The Road Is Yours by Reginald M. Cleveland is a history of the early days of the American automobile industry and the highway system it spawned. My recent read of this book was actually a re-read, a revisiting of one of the books I first read as a graduate student trying to plan out a PhD thesis topic.

Back then my focus and approach were both different. My focus was on road films more than road narratives, with my emphasis being on the semantics of the road and how the signs, markings, and other pieces of the American highway system we take in as part of our driving experience could be used to construct the narrative of the American road film. At the time, 1995 to 1997, the internet as we know it was a very new thing and Google didn't exist.
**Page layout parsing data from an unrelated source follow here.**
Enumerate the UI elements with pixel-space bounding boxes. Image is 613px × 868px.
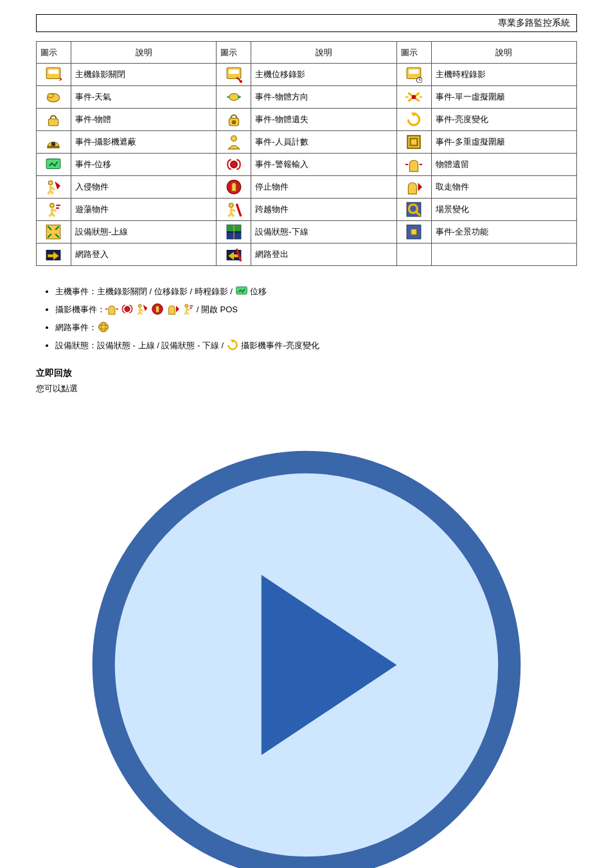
fullscreen-b-icon: [405, 224, 422, 240]
event-icon-cell: [37, 64, 71, 86]
event-label-cell: 事件-物體方向: [251, 86, 396, 109]
event-icon-cell: [217, 176, 251, 199]
event-icon-cell: [396, 64, 431, 86]
event-icon-cell: [37, 131, 71, 154]
person-cross-icon: [226, 201, 242, 218]
event-label-cell: 網路登入: [71, 244, 216, 266]
rec-motion-icon: [226, 66, 242, 83]
event-icon-cell: [396, 131, 431, 154]
hand-move-icon: [405, 156, 422, 173]
loiter-icon: [45, 201, 62, 218]
event-icon-cell: [217, 86, 251, 109]
events-header: 說明: [71, 42, 216, 64]
event-label-cell: 事件-物體: [71, 109, 216, 131]
person-icon: [226, 134, 242, 150]
rec-x-icon: [45, 66, 62, 83]
hand-take-icon: [405, 179, 422, 195]
event-icon-cell: [217, 154, 251, 176]
events-header: 圖示: [37, 42, 71, 64]
event-label-cell: 事件-物體遺失: [251, 109, 396, 131]
event-icon-cell: [396, 176, 431, 199]
sensor-icon: [121, 303, 134, 315]
event-icon-cell: [217, 244, 251, 266]
note-item: 攝影機事件： / 開啟 POS: [55, 301, 577, 319]
event-label-cell: 場景變化: [431, 199, 576, 221]
event-icon-cell: [37, 244, 71, 266]
hand-stop-icon: [226, 179, 242, 195]
event-label-cell: 停止物件: [251, 176, 396, 199]
event-icon-cell: [396, 109, 431, 131]
event-label-cell: 主機時程錄影: [431, 64, 576, 86]
events-table: 圖示說明圖示說明圖示說明 主機錄影關閉主機位移錄影主機時程錄影事件-天氣事件-物…: [36, 41, 577, 266]
event-label-cell: 事件-人員計數: [251, 131, 396, 154]
note-item: 設備狀態：設備狀態 - 上線 / 設備狀態 - 下線 / 攝影機事件-亮度變化: [55, 337, 577, 355]
hand-move-icon: [105, 303, 118, 315]
event-icon-cell: [396, 86, 431, 109]
event-icon-cell: [37, 86, 71, 109]
netout-icon: [226, 246, 242, 263]
event-icon-cell: [217, 131, 251, 154]
loiter-icon: [181, 303, 194, 315]
event-label-cell: 主機錄影關閉: [71, 64, 216, 86]
events-header: 圖示: [396, 42, 431, 64]
event-icon-cell: [217, 221, 251, 244]
event-icon-cell: [217, 199, 251, 221]
event-label-cell: 事件-攝影機遮蔽: [71, 131, 216, 154]
hand-take-icon: [166, 303, 179, 315]
sensor-icon: [226, 156, 242, 173]
rect-nest-icon: [405, 134, 422, 150]
event-label-cell: 事件-單一虛擬圍籬: [431, 86, 576, 109]
rotate-icon: [405, 111, 422, 128]
intrusion-icon: [45, 179, 62, 195]
event-label-cell: 事件-多重虛擬圍籬: [431, 131, 576, 154]
disc-play-icon: [36, 394, 577, 868]
cloud-arrows-icon: [226, 89, 242, 105]
event-icon-cell: [37, 221, 71, 244]
events-header: 說明: [431, 42, 576, 64]
event-label-cell: 遊蕩物件: [71, 199, 216, 221]
event-label-cell: 主機位移錄影: [251, 64, 396, 86]
fullscreen-y-icon: [45, 224, 62, 240]
cam-icon: [45, 134, 62, 150]
event-icon-cell: [396, 244, 431, 266]
note-item: 網路事件：: [55, 319, 577, 337]
event-label-cell: 網路登出: [251, 244, 396, 266]
event-icon-cell: [37, 199, 71, 221]
event-label-cell: 事件-位移: [71, 154, 216, 176]
rec-timer-icon: [405, 66, 422, 83]
split-icon: [226, 224, 242, 240]
top-banner: 專業多路監控系統: [36, 14, 577, 32]
rotate-icon: [226, 339, 239, 351]
section-body: 您可以點選 回同放已備份的資料。請點選 開始回放，或點選 停止回放。: [36, 383, 577, 868]
event-label-cell: 設備狀態-下線: [251, 221, 396, 244]
event-icon-cell: [217, 64, 251, 86]
event-icon-cell: [37, 154, 71, 176]
event-label-cell: 設備狀態-上線: [71, 221, 216, 244]
event-label-cell: 事件-全景功能: [431, 221, 576, 244]
notes-list: 主機事件：主機錄影關閉 / 位移錄影 / 時程錄影 / 位移攝影機事件： / 開…: [55, 283, 577, 355]
events-header: 說明: [251, 42, 396, 64]
note-item: 主機事件：主機錄影關閉 / 位移錄影 / 時程錄影 / 位移: [55, 283, 577, 301]
events-header: 圖示: [217, 42, 251, 64]
event-icon-cell: [37, 176, 71, 199]
event-label-cell: 事件-天氣: [71, 86, 216, 109]
motion-icon: [45, 156, 62, 173]
lock-icon: [45, 111, 62, 128]
magnify-icon: [405, 201, 422, 218]
event-label-cell: 跨越物件: [251, 199, 396, 221]
section-title: 立即回放: [36, 368, 577, 379]
cloud-icon: [45, 89, 62, 105]
event-label-cell: 物體遺留: [431, 154, 576, 176]
event-label-cell: [431, 244, 576, 266]
event-icon-cell: [37, 109, 71, 131]
netin-icon: [45, 246, 62, 263]
motion-icon: [235, 285, 248, 297]
event-label-cell: 事件-亮度變化: [431, 109, 576, 131]
globe-icon: [97, 321, 110, 333]
event-label-cell: 事件-警報輸入: [251, 154, 396, 176]
intrusion-icon: [136, 303, 148, 315]
event-icon-cell: [396, 199, 431, 221]
event-icon-cell: [396, 221, 431, 244]
event-label-cell: 取走物件: [431, 176, 576, 199]
crosswire-icon: [405, 89, 422, 105]
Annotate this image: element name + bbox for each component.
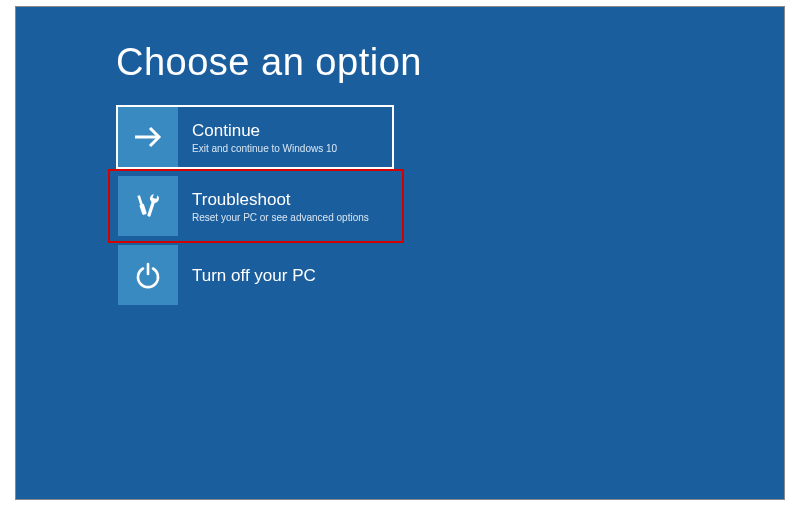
- svg-rect-3: [147, 200, 155, 217]
- troubleshoot-desc: Reset your PC or see advanced options: [192, 212, 369, 224]
- turnoff-label: Turn off your PC: [192, 266, 316, 286]
- continue-desc: Exit and continue to Windows 10: [192, 143, 337, 155]
- arrow-right-icon: [118, 107, 178, 167]
- troubleshoot-tile[interactable]: Troubleshoot Reset your PC or see advanc…: [116, 174, 394, 238]
- svg-rect-2: [139, 203, 147, 215]
- page-title: Choose an option: [116, 41, 422, 84]
- continue-text: Continue Exit and continue to Windows 10: [178, 107, 349, 167]
- troubleshoot-text: Troubleshoot Reset your PC or see advanc…: [178, 176, 381, 236]
- winre-screen: Choose an option Continue Exit and conti…: [15, 6, 785, 500]
- options-list: Continue Exit and continue to Windows 10: [116, 105, 394, 312]
- power-icon: [118, 245, 178, 305]
- svg-rect-1: [137, 195, 142, 204]
- troubleshoot-label: Troubleshoot: [192, 190, 369, 210]
- turnoff-tile[interactable]: Turn off your PC: [116, 243, 394, 307]
- turnoff-text: Turn off your PC: [178, 245, 328, 305]
- continue-tile[interactable]: Continue Exit and continue to Windows 10: [116, 105, 394, 169]
- tools-icon: [118, 176, 178, 236]
- continue-label: Continue: [192, 121, 337, 141]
So finding books on topic was more a matter of casting a wide net to see what useful tidbits one would find.

Now in 2018 my focus being on books more so than films or television and more on specific motifs and tropes than on the semantic interplay between the real world and the narrative process. Also with the internet and Google and World Cat, among other online tools, I don't feel as compelled to read everything that might be vaguely relevant to my topic. Also, my focus has narrowed too.

Let me be upfront and say going into this re-read, I knew the book was no longer on topic. I read it strictly for nostalgia sake even though the book is decidedly out of date — or rather, the story of the great American highway ends at the close of WWII.

What this book has that few others covering the same topic have, is coverage of the many different brands and models of automobiles that didn't end up coalescing into the major manufactures we know today. Besides having descriptions, it also has pages and pages of photographs of these long forgotten cars.